In September 2003, he was named director of the newly created National Cyber Security Division within the United States Department of Homeland Security. There, he oversaw the creation of a cyber alert system that sends out warnings about computer viruses and net attacks. He resigned from the position abruptly in October 2004.

In January 2006, he was named CEO of In-Q-Tel. He resigned in April 2006 after less than four months in the position. At that time, he was also a member of the board of directors of Trust Digital, Guidance Software, and Guardium.

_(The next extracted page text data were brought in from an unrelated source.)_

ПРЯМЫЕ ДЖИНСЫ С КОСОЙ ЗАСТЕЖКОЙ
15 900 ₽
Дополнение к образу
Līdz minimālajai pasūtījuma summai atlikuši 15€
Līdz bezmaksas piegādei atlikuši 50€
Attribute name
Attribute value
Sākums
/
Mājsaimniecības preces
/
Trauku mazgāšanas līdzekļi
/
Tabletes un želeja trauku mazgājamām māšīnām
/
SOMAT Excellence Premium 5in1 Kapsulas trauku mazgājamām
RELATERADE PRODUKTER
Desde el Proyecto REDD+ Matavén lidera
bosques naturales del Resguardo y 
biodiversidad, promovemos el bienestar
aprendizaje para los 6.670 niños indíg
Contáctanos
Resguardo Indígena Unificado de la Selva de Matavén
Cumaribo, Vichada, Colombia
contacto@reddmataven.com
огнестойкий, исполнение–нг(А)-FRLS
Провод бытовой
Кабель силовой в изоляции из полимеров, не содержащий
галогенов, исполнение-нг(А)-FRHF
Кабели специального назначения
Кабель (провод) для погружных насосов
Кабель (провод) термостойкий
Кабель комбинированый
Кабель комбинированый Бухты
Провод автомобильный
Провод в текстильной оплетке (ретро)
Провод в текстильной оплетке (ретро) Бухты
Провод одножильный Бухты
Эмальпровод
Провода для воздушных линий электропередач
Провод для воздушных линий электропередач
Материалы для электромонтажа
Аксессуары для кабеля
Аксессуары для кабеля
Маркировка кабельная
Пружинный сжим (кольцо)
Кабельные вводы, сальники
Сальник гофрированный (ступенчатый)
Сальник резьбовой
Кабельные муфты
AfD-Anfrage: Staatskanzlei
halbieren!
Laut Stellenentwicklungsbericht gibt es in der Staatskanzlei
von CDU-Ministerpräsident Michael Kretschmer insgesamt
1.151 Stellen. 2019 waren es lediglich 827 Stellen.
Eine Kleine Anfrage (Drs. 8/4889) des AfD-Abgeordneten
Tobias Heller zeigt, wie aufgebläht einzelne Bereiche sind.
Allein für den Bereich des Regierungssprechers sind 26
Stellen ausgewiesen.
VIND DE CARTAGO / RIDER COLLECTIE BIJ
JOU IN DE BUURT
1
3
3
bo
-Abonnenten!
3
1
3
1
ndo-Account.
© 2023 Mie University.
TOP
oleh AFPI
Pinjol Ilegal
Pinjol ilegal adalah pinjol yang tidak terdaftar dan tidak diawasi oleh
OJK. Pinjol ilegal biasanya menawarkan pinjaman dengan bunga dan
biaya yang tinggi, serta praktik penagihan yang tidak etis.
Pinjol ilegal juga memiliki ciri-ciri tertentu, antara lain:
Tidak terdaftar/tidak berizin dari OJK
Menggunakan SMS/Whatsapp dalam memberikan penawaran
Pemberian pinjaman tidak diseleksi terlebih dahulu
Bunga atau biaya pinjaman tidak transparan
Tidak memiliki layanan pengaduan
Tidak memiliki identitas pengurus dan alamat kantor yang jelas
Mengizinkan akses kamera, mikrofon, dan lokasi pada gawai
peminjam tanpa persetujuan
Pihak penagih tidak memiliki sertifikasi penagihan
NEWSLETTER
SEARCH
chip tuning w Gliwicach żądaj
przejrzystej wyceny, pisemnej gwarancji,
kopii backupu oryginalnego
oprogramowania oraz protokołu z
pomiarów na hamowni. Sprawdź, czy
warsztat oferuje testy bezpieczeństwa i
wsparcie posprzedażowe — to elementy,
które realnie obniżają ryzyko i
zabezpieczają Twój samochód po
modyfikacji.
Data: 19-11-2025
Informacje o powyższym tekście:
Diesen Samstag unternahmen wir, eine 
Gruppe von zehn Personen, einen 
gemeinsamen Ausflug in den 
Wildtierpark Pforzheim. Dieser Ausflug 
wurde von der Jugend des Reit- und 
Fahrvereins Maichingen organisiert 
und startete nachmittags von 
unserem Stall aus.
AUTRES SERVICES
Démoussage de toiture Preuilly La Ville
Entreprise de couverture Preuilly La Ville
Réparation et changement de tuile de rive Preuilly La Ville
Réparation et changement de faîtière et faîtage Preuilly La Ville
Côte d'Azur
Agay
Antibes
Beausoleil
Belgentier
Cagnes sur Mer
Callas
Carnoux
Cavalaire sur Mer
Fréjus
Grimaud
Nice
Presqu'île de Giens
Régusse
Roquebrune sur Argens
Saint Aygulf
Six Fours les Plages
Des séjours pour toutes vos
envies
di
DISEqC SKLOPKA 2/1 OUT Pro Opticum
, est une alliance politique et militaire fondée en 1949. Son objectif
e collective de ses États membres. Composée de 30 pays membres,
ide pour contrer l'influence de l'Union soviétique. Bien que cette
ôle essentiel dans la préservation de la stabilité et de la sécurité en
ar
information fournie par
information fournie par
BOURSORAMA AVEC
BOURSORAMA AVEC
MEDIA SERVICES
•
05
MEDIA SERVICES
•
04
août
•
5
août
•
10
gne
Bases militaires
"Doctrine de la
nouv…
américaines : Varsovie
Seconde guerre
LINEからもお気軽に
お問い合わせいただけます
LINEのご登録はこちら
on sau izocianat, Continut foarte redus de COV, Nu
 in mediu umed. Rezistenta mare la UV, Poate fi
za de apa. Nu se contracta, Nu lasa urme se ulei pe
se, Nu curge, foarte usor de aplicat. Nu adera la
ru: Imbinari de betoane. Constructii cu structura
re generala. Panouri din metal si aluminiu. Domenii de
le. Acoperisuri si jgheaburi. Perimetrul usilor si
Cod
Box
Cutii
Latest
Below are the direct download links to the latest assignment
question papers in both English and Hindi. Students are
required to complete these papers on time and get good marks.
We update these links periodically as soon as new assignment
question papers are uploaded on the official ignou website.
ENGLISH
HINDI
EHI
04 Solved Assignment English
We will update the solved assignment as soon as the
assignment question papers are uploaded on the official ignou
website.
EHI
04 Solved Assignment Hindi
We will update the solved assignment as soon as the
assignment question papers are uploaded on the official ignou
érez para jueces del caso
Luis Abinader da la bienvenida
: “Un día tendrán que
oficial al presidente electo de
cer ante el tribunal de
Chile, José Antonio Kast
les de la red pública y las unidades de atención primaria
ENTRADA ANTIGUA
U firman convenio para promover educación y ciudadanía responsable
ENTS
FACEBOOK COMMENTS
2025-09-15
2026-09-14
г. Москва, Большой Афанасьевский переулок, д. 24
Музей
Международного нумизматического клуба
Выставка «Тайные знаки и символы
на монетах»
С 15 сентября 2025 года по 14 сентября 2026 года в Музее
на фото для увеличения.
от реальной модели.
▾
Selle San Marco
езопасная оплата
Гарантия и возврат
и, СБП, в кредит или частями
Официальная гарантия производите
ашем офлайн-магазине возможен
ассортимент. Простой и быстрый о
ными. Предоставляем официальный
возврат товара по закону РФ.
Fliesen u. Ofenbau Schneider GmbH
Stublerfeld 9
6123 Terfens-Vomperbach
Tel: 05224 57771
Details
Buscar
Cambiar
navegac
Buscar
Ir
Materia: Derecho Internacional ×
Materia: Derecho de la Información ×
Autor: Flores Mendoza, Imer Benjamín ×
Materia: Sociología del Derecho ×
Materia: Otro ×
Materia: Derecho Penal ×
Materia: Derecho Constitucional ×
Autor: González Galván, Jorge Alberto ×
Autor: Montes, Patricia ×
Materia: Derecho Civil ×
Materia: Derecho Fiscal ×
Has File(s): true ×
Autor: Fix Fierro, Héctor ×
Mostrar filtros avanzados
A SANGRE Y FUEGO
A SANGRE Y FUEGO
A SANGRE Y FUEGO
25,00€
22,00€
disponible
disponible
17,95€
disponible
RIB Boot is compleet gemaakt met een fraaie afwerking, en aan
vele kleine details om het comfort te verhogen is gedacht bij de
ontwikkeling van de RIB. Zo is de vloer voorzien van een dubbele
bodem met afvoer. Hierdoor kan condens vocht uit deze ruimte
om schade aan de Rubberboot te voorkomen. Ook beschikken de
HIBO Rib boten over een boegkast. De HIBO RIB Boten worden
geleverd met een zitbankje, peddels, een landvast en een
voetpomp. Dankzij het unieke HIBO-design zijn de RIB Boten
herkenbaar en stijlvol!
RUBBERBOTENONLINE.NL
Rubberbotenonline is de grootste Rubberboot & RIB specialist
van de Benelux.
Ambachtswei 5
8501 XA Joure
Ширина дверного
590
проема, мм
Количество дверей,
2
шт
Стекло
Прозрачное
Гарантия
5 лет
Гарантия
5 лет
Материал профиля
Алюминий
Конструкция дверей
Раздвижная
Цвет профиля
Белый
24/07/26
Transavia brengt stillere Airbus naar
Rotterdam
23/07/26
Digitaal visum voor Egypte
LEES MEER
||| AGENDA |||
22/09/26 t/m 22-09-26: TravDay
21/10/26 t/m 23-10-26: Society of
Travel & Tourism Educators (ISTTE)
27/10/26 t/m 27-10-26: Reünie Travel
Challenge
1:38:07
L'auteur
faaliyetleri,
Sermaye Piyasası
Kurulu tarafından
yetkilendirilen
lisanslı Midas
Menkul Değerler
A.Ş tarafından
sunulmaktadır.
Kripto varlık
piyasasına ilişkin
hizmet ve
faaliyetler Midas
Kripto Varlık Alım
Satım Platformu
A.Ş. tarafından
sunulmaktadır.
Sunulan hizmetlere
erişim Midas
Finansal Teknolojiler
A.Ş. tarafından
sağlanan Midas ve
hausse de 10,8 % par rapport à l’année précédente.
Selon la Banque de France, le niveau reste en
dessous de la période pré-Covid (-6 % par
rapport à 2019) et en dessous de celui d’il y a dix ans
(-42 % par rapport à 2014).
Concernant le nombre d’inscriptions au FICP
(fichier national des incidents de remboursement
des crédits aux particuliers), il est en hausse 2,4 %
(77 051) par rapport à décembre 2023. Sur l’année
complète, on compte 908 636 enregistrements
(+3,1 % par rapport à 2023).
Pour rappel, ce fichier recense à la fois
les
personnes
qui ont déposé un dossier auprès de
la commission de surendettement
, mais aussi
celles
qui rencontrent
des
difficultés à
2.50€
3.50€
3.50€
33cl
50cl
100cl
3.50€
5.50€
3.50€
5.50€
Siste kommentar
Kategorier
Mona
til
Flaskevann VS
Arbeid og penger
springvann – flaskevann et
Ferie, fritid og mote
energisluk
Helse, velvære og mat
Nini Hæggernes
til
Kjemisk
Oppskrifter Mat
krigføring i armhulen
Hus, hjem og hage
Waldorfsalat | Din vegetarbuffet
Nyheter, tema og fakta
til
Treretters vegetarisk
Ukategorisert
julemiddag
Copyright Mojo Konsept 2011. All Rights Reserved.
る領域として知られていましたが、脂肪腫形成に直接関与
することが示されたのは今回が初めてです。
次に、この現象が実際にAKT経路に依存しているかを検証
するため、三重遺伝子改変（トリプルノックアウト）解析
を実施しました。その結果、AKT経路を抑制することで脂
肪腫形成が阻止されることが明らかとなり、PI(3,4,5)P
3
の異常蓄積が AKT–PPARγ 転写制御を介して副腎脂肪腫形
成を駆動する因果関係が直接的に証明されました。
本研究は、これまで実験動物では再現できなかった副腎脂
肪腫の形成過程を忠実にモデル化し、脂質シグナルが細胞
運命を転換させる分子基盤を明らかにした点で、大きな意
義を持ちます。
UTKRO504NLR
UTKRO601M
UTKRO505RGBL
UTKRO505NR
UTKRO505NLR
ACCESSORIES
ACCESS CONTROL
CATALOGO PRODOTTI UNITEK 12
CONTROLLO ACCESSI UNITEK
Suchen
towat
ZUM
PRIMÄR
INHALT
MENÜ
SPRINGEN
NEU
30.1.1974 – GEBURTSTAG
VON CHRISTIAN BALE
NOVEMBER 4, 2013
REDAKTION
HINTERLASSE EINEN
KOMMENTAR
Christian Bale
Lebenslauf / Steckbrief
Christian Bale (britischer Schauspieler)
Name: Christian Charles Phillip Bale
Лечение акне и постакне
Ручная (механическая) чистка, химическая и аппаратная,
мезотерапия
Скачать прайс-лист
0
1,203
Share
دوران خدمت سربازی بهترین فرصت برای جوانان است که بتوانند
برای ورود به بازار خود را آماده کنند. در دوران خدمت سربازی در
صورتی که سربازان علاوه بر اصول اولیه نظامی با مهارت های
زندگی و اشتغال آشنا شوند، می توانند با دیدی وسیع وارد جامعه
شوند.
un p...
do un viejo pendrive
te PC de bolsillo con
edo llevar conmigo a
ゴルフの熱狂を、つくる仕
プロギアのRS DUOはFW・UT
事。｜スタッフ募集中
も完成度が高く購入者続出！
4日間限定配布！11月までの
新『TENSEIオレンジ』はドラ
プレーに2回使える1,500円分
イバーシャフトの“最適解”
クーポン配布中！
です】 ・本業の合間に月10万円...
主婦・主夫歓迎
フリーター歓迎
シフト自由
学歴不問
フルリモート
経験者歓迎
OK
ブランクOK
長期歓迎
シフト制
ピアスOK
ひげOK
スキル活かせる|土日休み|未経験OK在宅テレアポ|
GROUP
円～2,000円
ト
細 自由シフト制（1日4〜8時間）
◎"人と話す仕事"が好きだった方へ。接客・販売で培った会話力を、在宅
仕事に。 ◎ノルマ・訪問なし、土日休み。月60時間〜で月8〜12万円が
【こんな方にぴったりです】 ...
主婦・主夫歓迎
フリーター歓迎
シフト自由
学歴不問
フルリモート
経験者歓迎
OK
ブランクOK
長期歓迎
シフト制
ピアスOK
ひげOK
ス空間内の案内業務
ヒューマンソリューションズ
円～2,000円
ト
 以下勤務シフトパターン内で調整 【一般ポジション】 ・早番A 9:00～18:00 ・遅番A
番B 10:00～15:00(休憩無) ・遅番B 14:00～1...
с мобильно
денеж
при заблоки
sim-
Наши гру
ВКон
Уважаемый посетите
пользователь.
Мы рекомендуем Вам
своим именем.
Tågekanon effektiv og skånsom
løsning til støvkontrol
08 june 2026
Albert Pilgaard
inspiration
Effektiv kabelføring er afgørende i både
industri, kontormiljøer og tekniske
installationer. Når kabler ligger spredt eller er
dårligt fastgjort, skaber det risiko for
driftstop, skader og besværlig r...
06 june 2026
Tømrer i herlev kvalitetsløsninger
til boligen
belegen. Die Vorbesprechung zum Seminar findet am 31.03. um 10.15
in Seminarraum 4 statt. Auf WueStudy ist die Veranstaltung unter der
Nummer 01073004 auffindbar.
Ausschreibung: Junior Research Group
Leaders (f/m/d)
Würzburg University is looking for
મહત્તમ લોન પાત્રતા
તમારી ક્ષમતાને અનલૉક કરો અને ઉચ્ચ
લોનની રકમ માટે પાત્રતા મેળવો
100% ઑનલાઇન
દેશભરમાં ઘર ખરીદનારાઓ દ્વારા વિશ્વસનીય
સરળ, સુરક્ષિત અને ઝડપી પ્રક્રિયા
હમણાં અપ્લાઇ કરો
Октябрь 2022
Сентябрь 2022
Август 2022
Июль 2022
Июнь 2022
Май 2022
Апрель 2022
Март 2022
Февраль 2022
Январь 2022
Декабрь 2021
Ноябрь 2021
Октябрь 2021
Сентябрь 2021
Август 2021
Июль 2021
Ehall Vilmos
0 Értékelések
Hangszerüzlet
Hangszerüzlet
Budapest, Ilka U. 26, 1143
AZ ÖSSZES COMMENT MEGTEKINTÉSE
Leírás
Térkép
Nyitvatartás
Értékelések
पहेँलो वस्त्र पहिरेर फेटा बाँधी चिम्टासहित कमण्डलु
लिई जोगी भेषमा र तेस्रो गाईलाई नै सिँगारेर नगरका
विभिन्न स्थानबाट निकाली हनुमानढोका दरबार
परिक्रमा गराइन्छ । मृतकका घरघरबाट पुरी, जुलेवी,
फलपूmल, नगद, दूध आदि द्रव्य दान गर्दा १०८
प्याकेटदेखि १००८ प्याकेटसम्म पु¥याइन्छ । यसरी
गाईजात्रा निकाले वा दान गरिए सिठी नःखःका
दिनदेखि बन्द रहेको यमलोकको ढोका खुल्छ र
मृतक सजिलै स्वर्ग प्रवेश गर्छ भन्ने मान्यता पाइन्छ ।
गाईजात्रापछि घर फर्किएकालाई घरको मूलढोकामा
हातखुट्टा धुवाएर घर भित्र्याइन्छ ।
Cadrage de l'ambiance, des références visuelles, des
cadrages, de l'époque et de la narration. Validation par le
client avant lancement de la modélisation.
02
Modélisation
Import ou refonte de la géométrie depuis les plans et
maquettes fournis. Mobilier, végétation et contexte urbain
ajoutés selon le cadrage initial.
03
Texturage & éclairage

In November 2006, he was named CEO of Netwitness.

In October 2014, Yoran was named president of RSA.

Effective January 2017, he was named CEO of Tenable, Inc.

In August 2023, he accused Microsoft of putting its customers at risk after he revealed the existence of a zero-day vulnerability in Microsoft Azure.

==Personal life and death==
Yoran was married to Catherine Lotrionte and had three children, including a set of twins. Yoran died from cancer on January 3, 2025, at the age of 54.